Негодующее восклицание Бенетося, перемешанное с оттенком восхищения, раздалось надо мной. Далеко от дерева неожиданно вынырнула из-под снега шустрая головка с мохнатыми ушами и, осмотрев местность, снова зарылась в снег. Видимо, в момент соприкосновения ветвей со снегом белки выбрались из гнезда, зарылись под снег и шли под ним, скрываясь от глаз охотника. Вскоре в разных направлениях от нас вынырнули еще две головы. Одну из белок откопала чуткая Нерпа и задушила, а две другие все-таки добрались до корней деревьев, выскочили из снега и мигом залезли на ветки, скрываясь в густом подседе. И все же Бенетося, конечно, не дал уйти ни одной. Все пять обитателей гайна стали жертвой его метких выстрелов.

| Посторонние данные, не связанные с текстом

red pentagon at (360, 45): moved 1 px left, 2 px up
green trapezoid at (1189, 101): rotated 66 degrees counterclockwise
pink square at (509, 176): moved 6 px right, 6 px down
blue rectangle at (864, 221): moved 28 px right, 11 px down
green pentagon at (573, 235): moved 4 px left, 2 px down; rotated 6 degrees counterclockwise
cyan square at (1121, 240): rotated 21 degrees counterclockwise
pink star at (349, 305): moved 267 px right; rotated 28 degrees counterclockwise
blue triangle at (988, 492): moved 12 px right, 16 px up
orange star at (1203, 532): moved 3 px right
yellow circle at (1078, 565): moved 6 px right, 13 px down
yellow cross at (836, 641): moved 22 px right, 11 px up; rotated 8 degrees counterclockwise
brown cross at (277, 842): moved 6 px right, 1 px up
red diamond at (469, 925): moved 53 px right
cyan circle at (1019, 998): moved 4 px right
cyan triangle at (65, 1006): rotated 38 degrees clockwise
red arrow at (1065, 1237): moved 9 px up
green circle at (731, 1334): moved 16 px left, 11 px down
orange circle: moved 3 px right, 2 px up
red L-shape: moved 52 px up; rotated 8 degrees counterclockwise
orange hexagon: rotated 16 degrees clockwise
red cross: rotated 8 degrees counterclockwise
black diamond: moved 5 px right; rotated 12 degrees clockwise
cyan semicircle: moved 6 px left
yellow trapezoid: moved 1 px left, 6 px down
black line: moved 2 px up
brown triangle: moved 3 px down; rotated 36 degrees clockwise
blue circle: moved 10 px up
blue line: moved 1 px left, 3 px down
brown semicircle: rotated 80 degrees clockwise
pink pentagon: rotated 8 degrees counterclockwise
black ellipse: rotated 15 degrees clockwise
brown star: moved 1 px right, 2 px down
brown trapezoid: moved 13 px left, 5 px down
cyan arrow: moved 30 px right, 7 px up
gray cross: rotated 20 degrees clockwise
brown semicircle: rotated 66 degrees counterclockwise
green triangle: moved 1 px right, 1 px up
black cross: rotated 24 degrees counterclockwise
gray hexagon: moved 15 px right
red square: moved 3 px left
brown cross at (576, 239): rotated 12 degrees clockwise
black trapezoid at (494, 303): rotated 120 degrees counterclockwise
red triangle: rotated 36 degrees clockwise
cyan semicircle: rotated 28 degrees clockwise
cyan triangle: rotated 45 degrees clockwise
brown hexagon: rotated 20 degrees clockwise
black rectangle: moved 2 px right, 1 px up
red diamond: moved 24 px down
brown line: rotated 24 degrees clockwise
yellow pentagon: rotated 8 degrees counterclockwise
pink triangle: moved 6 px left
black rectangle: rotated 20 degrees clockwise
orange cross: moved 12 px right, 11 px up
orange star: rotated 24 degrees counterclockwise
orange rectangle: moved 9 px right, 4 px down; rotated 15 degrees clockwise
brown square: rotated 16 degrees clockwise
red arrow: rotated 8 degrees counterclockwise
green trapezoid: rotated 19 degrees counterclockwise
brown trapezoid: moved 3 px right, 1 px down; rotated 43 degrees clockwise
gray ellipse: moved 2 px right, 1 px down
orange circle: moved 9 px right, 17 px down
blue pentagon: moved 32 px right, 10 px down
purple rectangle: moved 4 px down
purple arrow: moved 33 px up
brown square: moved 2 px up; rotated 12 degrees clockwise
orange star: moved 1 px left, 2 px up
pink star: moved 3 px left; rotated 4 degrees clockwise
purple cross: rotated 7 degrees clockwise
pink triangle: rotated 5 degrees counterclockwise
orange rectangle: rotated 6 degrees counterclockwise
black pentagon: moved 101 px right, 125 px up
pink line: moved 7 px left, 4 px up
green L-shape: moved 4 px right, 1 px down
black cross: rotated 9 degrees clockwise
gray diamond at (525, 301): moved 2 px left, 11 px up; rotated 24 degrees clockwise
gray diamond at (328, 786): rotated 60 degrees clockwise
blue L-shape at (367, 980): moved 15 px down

...Буйные мартовские теплые ветры ударили оттепелью. Солнце, не скрываясь за горизонтом, ослепительно светит на землю. Снег — целинный, непримятый — искрится тысячами световых пронзительных иголок, вызывая раздражение глаз. В полдень, когда солнце светит особенно ярко, беличий промысел затихает. Белка спит в гнездах, охотники отдыхают. Зато вечерами, светлой ночью и ранним утром особенно шумны и многочисленны суетливые беличьи хороводы. Тут уж охотнику не до отдыха. Ружье нагревается, плечо побаливает, и собака излается до хрипоты. И все-таки, несмотря на горячую пору, нынешний промысел белки куда легче, чем был он еще совсем недавно, до прихода в тайгу и тундру Великого Красного Закона. В те годы белкование было особенно тяжелым, изнурительным. Промышляли зверя неудобными допотопными кремневками, забивая заряд в дуло. Для стрельбы таскали с собой треногу, на которую клали граненое тяжелое дуло ружья для правильного прицела. Вместо пуль и дроби пускали в ход свинцовую проволоку. Надо стрелять — откусывалась от проволоки «пуля» и загонялась в дуло. У многих стариков-охотников во рту нет передних зубов: съели они их вместе со свинцом. Обладать кремневкой — и то было счастьем. Чаще охотились с луком. Увидит белку охотник, натянет тугую тетиву и посылает в зверька тупоносую стрелу. Стрела тяжелым концом ударит белку — оглушит. Падает белка на снег. А тут ее собаки или сам охотник душат. Много не набьешь из таких «орудий».
В полдень усталый Бенетося опустился, наконец, в снег. Затихла белка, можно отдохнуть, вскипятить чай, содрать шкурки и подсушить их на солнце и в дыму костра. От этого шкурки прочнее и легче делаются. На длинном шесте Бенетося развесил больше тридцати пар сереньких шкурок — однодневный свой убой.
— Когда упал первый снег нынче, улюка дошла до цвета[77], я первый в нашем колхозе вышел на промысел. С той поры сдал на факторию шестнадцать сотен шкурок, по три рубля пятьдесят копеек шкурка. Считай, сколько будет? Еще сдам четыре-пять сотен. Много?
Помолчав, старик снова оживился и пообещал:
— Скоро свадьбу видеть будешь, сейчас как раз время. Беда смешная свадьба у белки, бить ее будем много.